Machine Learning Driven Predictive Thermal Management of Liquid Cooled EV Battery Packs under Dynamic Drive Cycles
DOI:
https://doi.org/10.7492/sf14gn16Abstract
Electric vehicle (EV) battery packs undergo high rates of temperature increase due to aggressive dynamic drive cycles like the US06, WLTP and FTP-75 battery pack, which cause thermal non-uniformity, enhanced degradation and lower safety margins. Traditional thermal management techniques that mainly include PI and FLC-based liquid-cooling controllers have a negative temperament of slow transient response, high overshoot, and inefficient pump operation, leading to the additional auxiliary power consumption of approximately 6-12%. In order to overcome these shortcomings, this paper suggests the ML-Optimized Liquid-Cooling Thermal Management Strategy, which incorporates the use of the Random Forest Regression, Support Vector Regression (SVR), and the lightweight Artificial Neural Network (ANN) to generate heat in real-time and to control the coolant flow.

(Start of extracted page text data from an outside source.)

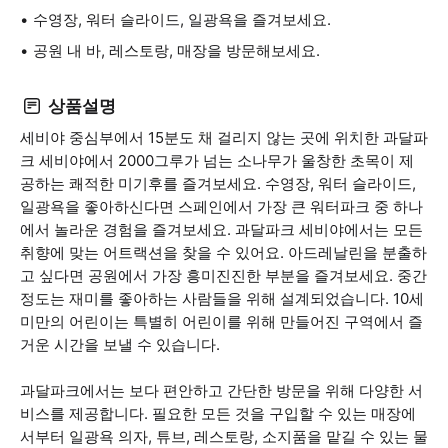
수영장, 워터 슬라이드, 일광욕을 즐겨보세요.
공원 내 바, 레스토랑, 매장을 방문해보세요.
상품설명
세비야 중심부에서 15분도 채 걸리지 않는 곳에 위치한 과달파
크 세비야에서 2000그루가 넘는 소나무가 울창한 초목이 제
공하는 쾌적한 미기후를 즐겨보세요. 수영장, 워터 슬라이드,
일광욕을 좋아하신다면 스페인에서 가장 큰 워터파크 중 하나
에서 놀라운 경험을 즐겨보세요. 과달파크 세비야에서는 모든
취향에 맞는 어트랙션을 찾을 수 있어요. 아드레날린을 분출하
고 싶다면 공원에서 가장 흥미진진한 부분을 즐겨보세요. 중간
정도는 재미를 좋아하는 사람들을 위해 설계되었습니다. 10세
미만의 어린이는 특별히 어린이를 위해 만들어진 구역에서 즐
거운 시간을 보낼 수 있습니다.
과달파크에서는 보다 편안하고 간단한 방문을 위해 다양한 서
비스를 제공합니다. 필요한 모든 것을 구입할 수 있는 매장에
서부터 일광욕 의자, 튜브, 레스토랑, 소지품을 맡길 수 있는 물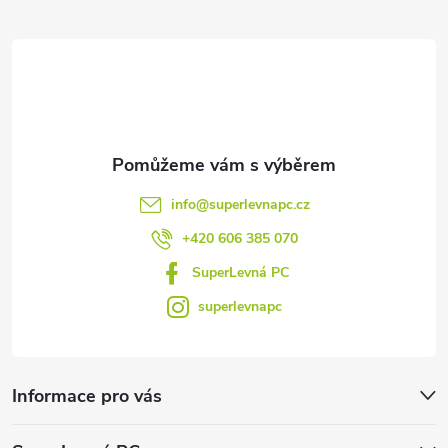
t
í
info
@
superlevnapc.cz
+420 606 385 070
SuperLevná PC
superlevnapc
Informace pro vás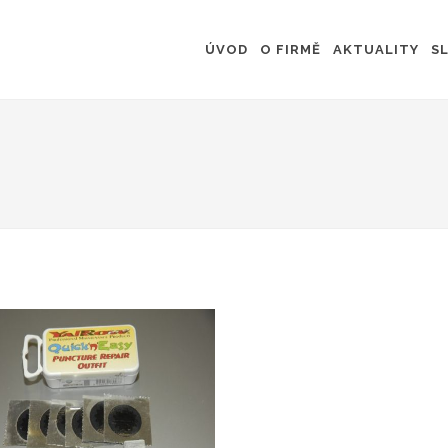
ÚVOD
O FIRMĚ
AKTUALITY
S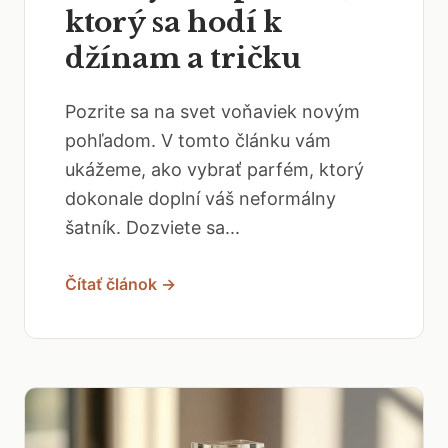
ktorý sa hodí k
džínam a tričku
Pozrite sa na svet voňaviek novým
pohľadom. V tomto článku vám
ukážeme, ako vybrať parfém, ktorý
dokonale doplní váš neformálny
šatník. Dozviete sa...
Čítať článok →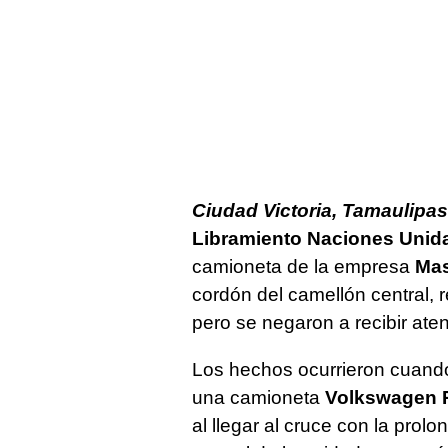
Ciudad Victoria, Tamaulipas
Libramiento Naciones Unida
camioneta de la empresa
Mas
cordón del camellón central,
pero se negaron a recibir ate
Los hechos ocurrieron cuando
una camioneta
Volkswagen 
al llegar al cruce con la prol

Using the predictive machine-learning module, the key operating variables including current, SOC, ambient temperature, and drive-cycle dynamics are used to predict cell temperature increase and consequently, coolant mass-flow rate is adjusted. The outcomes of simulation show that there is a great improvement in comparison with the traditional approaches. The ML-based controller minimizes the maximum cell temperature by 4.2°C, temperature gradient across the module by 38 and the pump power consumption by 11.5%. The prediction model has a high level of accuracy, with MAE = 0.28°C and RMSE = 0.41°C, allowing responsive and energy efficient cooling. The suggested plan improves thermal homogeneity, increases battery pack duration, and offers a scalable architecture of the next-generation EV thermal managing systems.